* _RECORDED DATA_
◆ ◆ ◆ ◆

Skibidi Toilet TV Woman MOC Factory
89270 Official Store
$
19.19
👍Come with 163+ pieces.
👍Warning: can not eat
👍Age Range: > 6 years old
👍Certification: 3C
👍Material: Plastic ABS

◆ ◆ ◆ ◆

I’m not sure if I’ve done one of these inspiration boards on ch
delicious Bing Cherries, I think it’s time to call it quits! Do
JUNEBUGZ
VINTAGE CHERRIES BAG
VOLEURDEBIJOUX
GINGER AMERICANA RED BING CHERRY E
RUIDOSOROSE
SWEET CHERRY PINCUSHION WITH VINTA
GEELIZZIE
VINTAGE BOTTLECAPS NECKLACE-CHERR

◆ ◆ ◆ ◆

* _WORK INSTRUCTIONS_
If a line in the data above holds the string "CHERRY", report that line.

* _PROBLEM SOLUTION_
GINGER AMERICANA RED BING CHERRY E
SWEET CHERRY PINCUSHION WITH VINTA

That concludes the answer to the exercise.